The difference in support both affects the value chain design and usage of biogas. Incentives for biogas output have been few in Norway, resulting in a large amount of flaring and self-use. In Denmark, this is kept to a minimum.

Overall, the national targets and regulation in both countries are directed towards GHG reduction, though the emission sources are not equally targeted, as the GHG reduction in Denmark is concentrated on CO2 displacement in the energy system and less focused on emission reduction in the agricultural sector. Norway already has renewable electricity supply by hydropower, and therefore, biogas output for electricity and heat is not supported. On the other hand, the transport sector is highly fossil fuel dependent in Norway, which directs the effort to use biogas in this sector.
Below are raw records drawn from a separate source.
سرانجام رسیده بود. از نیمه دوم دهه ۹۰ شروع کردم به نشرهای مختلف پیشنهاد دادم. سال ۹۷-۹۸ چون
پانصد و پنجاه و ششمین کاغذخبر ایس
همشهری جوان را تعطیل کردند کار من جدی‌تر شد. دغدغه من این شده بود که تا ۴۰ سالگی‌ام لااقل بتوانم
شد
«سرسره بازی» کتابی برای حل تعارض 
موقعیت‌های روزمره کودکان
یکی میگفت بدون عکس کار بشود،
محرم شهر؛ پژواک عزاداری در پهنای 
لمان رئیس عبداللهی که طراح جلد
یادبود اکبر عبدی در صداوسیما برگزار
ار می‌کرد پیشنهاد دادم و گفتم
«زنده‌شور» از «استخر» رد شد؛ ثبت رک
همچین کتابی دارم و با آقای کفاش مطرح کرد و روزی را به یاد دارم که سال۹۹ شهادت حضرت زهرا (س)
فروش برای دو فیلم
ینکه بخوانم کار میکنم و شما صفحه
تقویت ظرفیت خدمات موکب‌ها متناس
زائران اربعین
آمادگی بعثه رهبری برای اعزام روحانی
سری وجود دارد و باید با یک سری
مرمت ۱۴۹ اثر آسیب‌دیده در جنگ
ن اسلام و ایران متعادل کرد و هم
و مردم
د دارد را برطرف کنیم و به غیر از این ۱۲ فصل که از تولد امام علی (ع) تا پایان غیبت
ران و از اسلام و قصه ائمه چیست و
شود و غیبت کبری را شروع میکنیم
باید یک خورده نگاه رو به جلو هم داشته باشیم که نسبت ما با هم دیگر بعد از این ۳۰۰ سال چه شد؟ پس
Though goals and structural conditions are not completely same for the two countries, they can learn from each other and there are several policy implications based on this comparative assessment. If the main objective is domestic GHG reduction in Denmark, the options for emission reduction on the input side should be equally supported as the fossil fuel reduction in the energy system as this may imply cheaper reductions.

In Denmark, most new biogas plants are upgrading for the natural gas grid, while receiving high support. It could be considered to shift some of this support to the manure treatment, thereby increasing the incentives for GHG reduction and at the same time distributing the support more evenly in the value chain.

The Norwegian support for the transport use of biogas is less than the average support in Denmark, but the input support, gate fee and investment support compensate for this. The development in Norway shows that biogas can and will be used in transport with the right incentives. It could, however, be considered to supplement the tax exemption with a corresponding feed-in premium for upgraded biogas, as direct or indirect support towards the use of biogas can decrease flaring and lead to a more efficient use of the capacity at the plants.

We cannot conclude that one support system is superior to the other, as they are designed to fit different structural conditions and needs; however, it may be possible to increase regulatory efficiency if the countries take inspiration from each other.